* **Exercise instructions**: Only the lines from the one with "Anzahl der Türen" to the end of the material should be reproduced, exactly and in full, both ends included.

* **Supplied data**:
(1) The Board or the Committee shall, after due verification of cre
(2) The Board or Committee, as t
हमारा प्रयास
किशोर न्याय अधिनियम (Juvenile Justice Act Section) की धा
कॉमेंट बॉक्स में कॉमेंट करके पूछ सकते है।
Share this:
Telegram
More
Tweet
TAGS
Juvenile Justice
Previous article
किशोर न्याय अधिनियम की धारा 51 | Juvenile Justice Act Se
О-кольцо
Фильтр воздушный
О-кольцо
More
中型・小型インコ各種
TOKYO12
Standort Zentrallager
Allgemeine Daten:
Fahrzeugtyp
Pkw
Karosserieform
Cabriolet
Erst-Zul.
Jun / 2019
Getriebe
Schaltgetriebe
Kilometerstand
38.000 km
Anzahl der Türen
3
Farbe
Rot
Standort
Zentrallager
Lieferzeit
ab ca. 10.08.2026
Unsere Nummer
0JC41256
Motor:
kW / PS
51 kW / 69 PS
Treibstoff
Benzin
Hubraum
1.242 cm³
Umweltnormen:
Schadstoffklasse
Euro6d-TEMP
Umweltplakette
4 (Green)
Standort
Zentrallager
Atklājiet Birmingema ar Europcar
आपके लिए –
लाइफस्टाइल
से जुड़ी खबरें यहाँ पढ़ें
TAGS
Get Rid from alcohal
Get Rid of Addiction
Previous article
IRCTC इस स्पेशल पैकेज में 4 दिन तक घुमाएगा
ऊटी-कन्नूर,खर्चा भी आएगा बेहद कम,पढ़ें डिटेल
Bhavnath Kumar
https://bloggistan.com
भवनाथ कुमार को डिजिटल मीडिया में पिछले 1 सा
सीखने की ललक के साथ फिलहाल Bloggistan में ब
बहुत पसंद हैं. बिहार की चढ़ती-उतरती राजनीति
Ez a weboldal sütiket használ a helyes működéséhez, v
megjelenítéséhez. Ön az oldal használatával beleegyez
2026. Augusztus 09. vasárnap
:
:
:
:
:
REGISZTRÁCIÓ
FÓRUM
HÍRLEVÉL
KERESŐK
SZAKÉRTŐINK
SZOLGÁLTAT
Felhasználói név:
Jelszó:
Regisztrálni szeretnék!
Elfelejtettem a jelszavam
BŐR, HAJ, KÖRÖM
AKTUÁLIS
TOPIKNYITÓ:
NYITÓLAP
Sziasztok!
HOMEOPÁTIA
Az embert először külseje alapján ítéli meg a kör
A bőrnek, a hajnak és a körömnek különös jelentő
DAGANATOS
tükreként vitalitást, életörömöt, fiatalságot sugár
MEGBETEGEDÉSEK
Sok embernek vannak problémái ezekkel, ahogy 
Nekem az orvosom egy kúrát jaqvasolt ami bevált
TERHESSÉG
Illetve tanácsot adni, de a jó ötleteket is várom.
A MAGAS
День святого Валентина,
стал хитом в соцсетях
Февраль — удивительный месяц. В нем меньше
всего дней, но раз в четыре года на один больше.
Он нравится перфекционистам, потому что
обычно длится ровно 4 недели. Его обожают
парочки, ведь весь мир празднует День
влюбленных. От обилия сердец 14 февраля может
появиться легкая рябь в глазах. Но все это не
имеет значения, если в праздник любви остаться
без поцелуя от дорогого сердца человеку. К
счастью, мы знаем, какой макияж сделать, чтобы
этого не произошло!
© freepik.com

* **Task answer**:
Anzahl der Türen
3
Farbe
Rot
Standort
Zentrallager
Lieferzeit
ab ca. 10.08.2026
Unsere Nummer
0JC41256
Motor:
kW / PS
51 kW / 69 PS
Treibstoff
Benzin
Hubraum
1.242 cm³
Umweltnormen:
Schadstoffklasse
Euro6d-TEMP
Umweltplakette
4 (Green)
Standort
Zentrallager
Atklājiet Birmingema ar Europcar
आपके लिए –
लाइफस्टाइल
से जुड़ी खबरें यहाँ पढ़ें
TAGS
Get Rid from alcohal
Get Rid of Addiction
Previous article
IRCTC इस स्पेशल पैकेज में 4 दिन तक घुमाएगा
ऊटी-कन्नूर,खर्चा भी आएगा बेहद कम,पढ़ें डिटेल
Bhavnath Kumar
https://bloggistan.com
भवनाथ कुमार को डिजिटल मीडिया में पिछले 1 सा
सीखने की ललक के साथ फिलहाल Bloggistan में ब
बहुत पसंद हैं. बिहार की चढ़ती-उतरती राजनीति
Ez a weboldal sütiket használ a helyes működéséhez, v
megjelenítéséhez. Ön az oldal használatával beleegyez
2026. Augusztus 09. vasárnap
:
:
:
:
:
REGISZTRÁCIÓ
FÓRUM
HÍRLEVÉL
KERESŐK
SZAKÉRTŐINK
SZOLGÁLTAT
Felhasználói név:
Jelszó:
Regisztrálni szeretnék!
Elfelejtettem a jelszavam
BŐR, HAJ, KÖRÖM
AKTUÁLIS
TOPIKNYITÓ:
NYITÓLAP
Sziasztok!
HOMEOPÁTIA
Az embert először külseje alapján ítéli meg a kör
A bőrnek, a hajnak és a körömnek különös jelentő
DAGANATOS
tükreként vitalitást, életörömöt, fiatalságot sugár
MEGBETEGEDÉSEK
Sok embernek vannak problémái ezekkel, ahogy 
Nekem az orvosom egy kúrát jaqvasolt ami bevált
TERHESSÉG
Illetve tanácsot adni, de a jó ötleteket is várom.
A MAGAS
День святого Валентина,
стал хитом в соцсетях
Февраль — удивительный месяц. В нем меньше
всего дней, но раз в четыре года на один больше.
Он нравится перфекционистам, потому что
обычно длится ровно 4 недели. Его обожают
парочки, ведь весь мир празднует День
влюбленных. От обилия сердец 14 февраля может
появиться легкая рябь в глазах. Но все это не
имеет значения, если в праздник любви остаться
без поцелуя от дорогого сердца человеку. К
счастью, мы знаем, какой макияж сделать, чтобы
этого не произошло!
© freepik.com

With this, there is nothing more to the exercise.